What are the properties of Lebesgue measure you use?

If $$\displaystyle \nu(A)=0$$, then $$\displaystyle 0=\nu_{A\cap [n,n+1]}=\int_{A\cap (n,n+1)}e^{-x^2}dx\geq \exp(-(n+1)^2)\lambda(A\cap [n,n+1])$$.

#### huberscher

In your example I don't understand the whole relation now because $$\displaystyle \lambda(A) \neq \lambda(A\cap[n,n+1])$$ ??
Hasn't the $$\displaystyle \nu$$ to be made this way:
$$\displaystyle \nu(A)=\int_A e^{-x^2}*d\lambda(A \cap [n,n+1])$$
So this n can be fixed?

Concerning my example:

$$\displaystyle \nu(A)=0 \Leftrightarrow A=\emptyset \lor A=\{x\}$$ with $$\displaystyle x \in \mathbb{R}$$ (this is because f is an even non-negative function on R)
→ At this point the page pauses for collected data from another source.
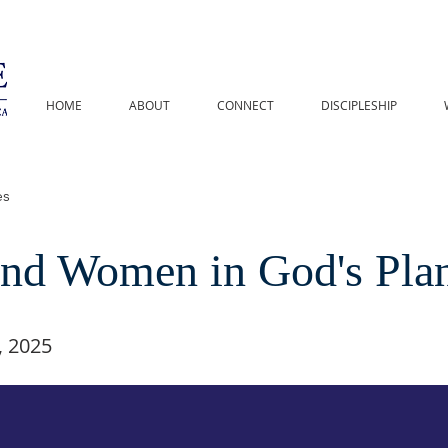
HOME
ABOUT
CONNECT
DISCIPLESHIP
es
nd Women in God's Pla
 2025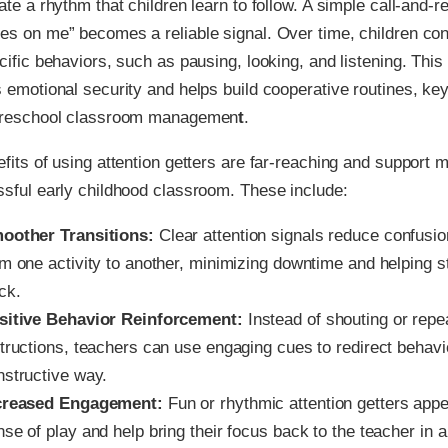
ate a rhythm that children learn to follow. A simple call-and-r
s on me” becomes a reliable signal. Over time, children co
cific behaviors, such as pausing, looking, and listening. Thi
 emotional security and helps build cooperative routines, ke
preschool classroom managemen
t
.
fits of using attention getters are far-reaching and support 
sful early childhood classroom. These include:
oother Transitions:
Clear attention signals reduce confus
om one activity to another, minimizing downtime and helping s
ck.
sitive Behavior Reinforcement:
Instead of shouting or repe
structions, teachers can use engaging cues to redirect behavi
nstructive way.
creased Engagement:
Fun or rhythmic attention getters appea
se of play and help bring their focus back to the teacher in 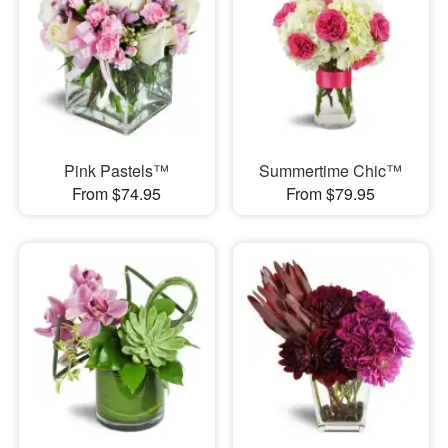
Pink Pastels™
Summertime Chic™
From $74.95
From $79.95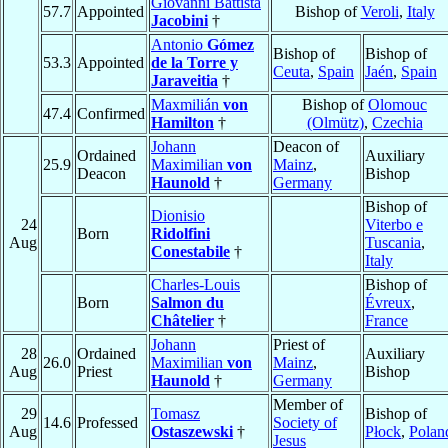
Giovanni Battista
57.7
Appointed
Bishop of
Veroli
,
Italy
Jacobini
†
Antonio
Gómez
Bishop of
Bishop of
53.3
Appointed
de la Torre y
Ceuta
,
Spain
Jaén
,
Spain
Jaraveitia
†
Maxmilián
von
Bishop of
Olomouc
47.4
Confirmed
Hamilton
†
(Olmütz)
,
Czechia
Johann
Deacon of
Ordained
Auxiliary
25.9
Maximilian
von
Mainz
,
Deacon
Bishop
Haunold
†
Germany
Bishop of
Dionisio
24
Viterbo e
Born
Ridolfini
Aug
Tuscania
,
Conestabile
†
Italy
Charles-Louis
Bishop of
Born
Salmon du
Évreux
,
Châtelier
†
France
Johann
Priest of
28
Ordained
Auxiliary
26.0
Maximilian
von
Mainz
,
Aug
Priest
Bishop
Haunold
†
Germany
Member of
29
Tomasz
Bishop of
14.6
Professed
Society of
Aug
Ostaszewski
†
Płock
,
Polan
Jesus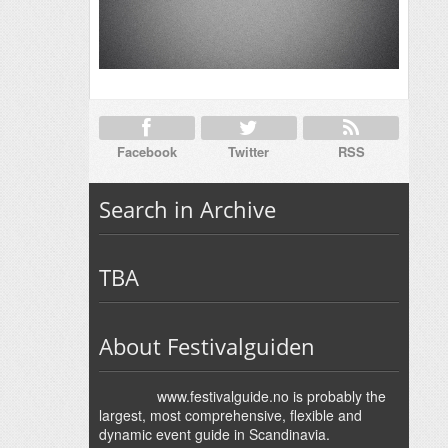
Facebook
Twitter
RSS
Search in Archive
TBA
About Festivalguiden
www.festivalguide.no is probably the
largest, most comprehensive, flexible and
dynamic event guide in Scandinavia.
For the Lebesgue measure $$\displaystyle \lambda$$ restricted to $$\displaystyle \mathbb{R}_{\ge 0}$$ it follows that
$$\displaystyle \lambda(\emptyset)=0 \land \lambda(\{x\})=0 \forall x \in \mathbb{R}$$

So my example works as well, does it?

#### girdav

Not only countable of finite subsets of the real line have 0 measure. For example, Cantor set is uncountable, but has zero measure.

In my argument, for a fixed $$\displaystyle n$$ I show that $$\displaystyle \lambda(A\cap [n,n+1])$$ is $$\displaystyle 0$$. This proves, by $$\displaystyle \sigma$$-additivity, that $$\displaystyle \lambda(A)=0$$.